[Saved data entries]
▼▼▼
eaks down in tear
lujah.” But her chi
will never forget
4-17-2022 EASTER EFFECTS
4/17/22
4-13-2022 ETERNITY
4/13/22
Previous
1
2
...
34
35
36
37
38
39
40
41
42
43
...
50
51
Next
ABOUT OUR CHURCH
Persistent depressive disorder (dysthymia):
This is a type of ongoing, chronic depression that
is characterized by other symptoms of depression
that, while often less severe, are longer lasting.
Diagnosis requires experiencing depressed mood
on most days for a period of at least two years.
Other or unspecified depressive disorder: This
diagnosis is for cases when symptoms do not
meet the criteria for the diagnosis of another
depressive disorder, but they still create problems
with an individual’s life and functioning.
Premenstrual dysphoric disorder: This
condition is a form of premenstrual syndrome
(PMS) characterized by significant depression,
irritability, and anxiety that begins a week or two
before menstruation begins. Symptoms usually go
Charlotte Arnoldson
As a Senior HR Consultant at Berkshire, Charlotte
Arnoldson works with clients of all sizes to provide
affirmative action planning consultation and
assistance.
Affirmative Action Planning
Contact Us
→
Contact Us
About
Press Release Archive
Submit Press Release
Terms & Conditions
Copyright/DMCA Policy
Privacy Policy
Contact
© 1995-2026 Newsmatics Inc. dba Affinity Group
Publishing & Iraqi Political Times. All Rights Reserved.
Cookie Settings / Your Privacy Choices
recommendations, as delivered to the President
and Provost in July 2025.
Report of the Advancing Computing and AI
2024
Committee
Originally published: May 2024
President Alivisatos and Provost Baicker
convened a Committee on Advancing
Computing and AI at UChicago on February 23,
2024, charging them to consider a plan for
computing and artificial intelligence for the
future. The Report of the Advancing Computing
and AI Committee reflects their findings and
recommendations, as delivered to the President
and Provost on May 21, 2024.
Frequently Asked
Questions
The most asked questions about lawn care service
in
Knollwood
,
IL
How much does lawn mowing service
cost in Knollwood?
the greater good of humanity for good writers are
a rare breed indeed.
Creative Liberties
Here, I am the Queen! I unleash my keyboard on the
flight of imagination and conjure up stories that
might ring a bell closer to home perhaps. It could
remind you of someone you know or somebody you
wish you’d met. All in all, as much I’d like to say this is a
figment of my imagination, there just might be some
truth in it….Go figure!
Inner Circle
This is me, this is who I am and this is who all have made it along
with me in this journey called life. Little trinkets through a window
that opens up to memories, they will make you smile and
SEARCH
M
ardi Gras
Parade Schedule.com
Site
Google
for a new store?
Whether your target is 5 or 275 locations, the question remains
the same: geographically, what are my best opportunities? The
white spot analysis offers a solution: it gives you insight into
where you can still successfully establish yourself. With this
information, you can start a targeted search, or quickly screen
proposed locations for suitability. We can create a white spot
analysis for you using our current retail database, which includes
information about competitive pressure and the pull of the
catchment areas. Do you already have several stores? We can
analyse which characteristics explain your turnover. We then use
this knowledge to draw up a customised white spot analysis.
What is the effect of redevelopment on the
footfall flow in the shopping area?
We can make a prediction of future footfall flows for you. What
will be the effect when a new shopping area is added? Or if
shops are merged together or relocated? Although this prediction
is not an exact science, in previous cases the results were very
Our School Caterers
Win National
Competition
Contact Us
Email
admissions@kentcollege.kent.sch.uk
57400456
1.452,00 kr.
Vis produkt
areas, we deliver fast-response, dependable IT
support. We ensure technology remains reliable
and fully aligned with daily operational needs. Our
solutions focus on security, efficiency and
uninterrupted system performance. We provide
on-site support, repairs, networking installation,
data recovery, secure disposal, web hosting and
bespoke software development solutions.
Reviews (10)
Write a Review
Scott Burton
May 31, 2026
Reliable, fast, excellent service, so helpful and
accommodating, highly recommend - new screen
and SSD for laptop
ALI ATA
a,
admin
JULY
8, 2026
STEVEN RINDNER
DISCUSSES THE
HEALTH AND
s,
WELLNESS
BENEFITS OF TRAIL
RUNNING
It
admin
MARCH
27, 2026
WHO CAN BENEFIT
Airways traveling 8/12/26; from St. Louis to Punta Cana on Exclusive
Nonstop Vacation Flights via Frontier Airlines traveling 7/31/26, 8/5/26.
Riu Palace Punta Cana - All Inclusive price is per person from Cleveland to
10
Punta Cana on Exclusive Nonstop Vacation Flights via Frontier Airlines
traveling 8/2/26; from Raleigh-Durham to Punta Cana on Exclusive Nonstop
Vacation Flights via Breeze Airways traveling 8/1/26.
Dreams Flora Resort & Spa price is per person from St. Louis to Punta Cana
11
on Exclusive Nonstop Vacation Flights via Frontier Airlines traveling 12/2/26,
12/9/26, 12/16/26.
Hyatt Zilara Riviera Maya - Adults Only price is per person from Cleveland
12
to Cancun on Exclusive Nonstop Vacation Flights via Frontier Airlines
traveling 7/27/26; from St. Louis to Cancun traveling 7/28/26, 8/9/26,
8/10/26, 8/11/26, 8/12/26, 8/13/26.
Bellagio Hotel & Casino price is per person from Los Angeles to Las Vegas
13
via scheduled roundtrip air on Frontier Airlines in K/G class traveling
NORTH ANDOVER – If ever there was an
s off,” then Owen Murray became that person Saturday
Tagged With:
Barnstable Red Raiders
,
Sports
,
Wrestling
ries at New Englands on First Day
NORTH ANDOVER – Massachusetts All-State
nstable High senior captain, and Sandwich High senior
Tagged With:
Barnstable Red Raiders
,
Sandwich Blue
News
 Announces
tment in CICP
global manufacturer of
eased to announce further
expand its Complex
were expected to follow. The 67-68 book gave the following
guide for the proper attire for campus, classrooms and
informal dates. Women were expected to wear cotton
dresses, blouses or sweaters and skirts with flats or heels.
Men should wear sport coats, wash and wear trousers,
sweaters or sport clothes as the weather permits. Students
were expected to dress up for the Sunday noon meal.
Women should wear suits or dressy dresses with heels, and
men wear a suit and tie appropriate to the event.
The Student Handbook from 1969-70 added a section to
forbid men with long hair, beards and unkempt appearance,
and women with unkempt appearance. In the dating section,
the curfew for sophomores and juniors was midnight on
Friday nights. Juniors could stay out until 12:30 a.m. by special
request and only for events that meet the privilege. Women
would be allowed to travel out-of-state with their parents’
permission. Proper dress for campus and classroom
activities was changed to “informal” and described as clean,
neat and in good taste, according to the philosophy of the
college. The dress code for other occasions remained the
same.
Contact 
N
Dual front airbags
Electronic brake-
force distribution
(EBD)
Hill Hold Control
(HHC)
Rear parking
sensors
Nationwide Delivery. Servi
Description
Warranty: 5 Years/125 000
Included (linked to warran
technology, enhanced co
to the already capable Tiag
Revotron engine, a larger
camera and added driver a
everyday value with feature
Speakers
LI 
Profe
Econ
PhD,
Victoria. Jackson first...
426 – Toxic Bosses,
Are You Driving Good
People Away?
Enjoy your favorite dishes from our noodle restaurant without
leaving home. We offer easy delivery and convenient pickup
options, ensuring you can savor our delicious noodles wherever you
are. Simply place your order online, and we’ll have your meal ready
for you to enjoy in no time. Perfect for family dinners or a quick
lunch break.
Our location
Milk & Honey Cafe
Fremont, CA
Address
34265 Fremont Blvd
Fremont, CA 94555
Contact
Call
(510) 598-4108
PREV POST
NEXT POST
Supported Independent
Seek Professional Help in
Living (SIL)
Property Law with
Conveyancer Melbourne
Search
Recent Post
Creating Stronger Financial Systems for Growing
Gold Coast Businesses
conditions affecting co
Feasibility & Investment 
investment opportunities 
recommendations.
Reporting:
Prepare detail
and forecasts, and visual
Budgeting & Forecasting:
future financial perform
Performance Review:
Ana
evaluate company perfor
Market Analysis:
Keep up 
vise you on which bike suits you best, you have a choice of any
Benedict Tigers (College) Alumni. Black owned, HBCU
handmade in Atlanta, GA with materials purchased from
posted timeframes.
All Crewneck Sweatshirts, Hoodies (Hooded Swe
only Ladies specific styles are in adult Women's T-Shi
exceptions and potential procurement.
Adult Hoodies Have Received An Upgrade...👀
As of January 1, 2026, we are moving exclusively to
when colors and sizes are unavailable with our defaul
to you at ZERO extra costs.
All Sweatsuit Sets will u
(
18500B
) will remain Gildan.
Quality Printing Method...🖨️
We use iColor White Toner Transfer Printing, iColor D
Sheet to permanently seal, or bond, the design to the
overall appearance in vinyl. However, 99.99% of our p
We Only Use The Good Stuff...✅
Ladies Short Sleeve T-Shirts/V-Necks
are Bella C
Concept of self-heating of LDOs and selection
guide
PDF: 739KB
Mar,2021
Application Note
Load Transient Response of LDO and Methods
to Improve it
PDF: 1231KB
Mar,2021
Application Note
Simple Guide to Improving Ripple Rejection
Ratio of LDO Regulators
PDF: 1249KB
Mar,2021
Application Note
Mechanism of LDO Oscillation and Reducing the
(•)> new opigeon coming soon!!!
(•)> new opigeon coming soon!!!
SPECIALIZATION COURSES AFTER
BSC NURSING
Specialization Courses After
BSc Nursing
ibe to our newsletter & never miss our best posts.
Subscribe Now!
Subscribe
▲▲▲
__Task to carry out__
All lines above from the one holding "DISCUSSES THE" to the one holding "to Cancun on", inclusive, are to be copied exactly; no other line is wanted.

__Response__
DISCUSSES THE
HEALTH AND
s,
WELLNESS
BENEFITS OF TRAIL
RUNNING
It
admin
MARCH
27, 2026
WHO CAN BENEFIT
Airways traveling 8/12/26; from St. Louis to Punta Cana on Exclusive
Nonstop Vacation Flights via Frontier Airlines traveling 7/31/26, 8/5/26.
Riu Palace Punta Cana - All Inclusive price is per person from Cleveland to
10
Punta Cana on Exclusive Nonstop Vacation Flights via Frontier Airlines
traveling 8/2/26; from Raleigh-Durham to Punta Cana on Exclusive Nonstop
Vacation Flights via Breeze Airways traveling 8/1/26.
Dreams Flora Resort & Spa price is per person from St. Louis to Punta Cana
11
on Exclusive Nonstop Vacation Flights via Frontier Airlines traveling 12/2/26,
12/9/26, 12/16/26.
Hyatt Zilara Riviera Maya - Adults Only price is per person from Cleveland
12
to Cancun on Exclusive Nonstop Vacation Flights via Frontier Airlines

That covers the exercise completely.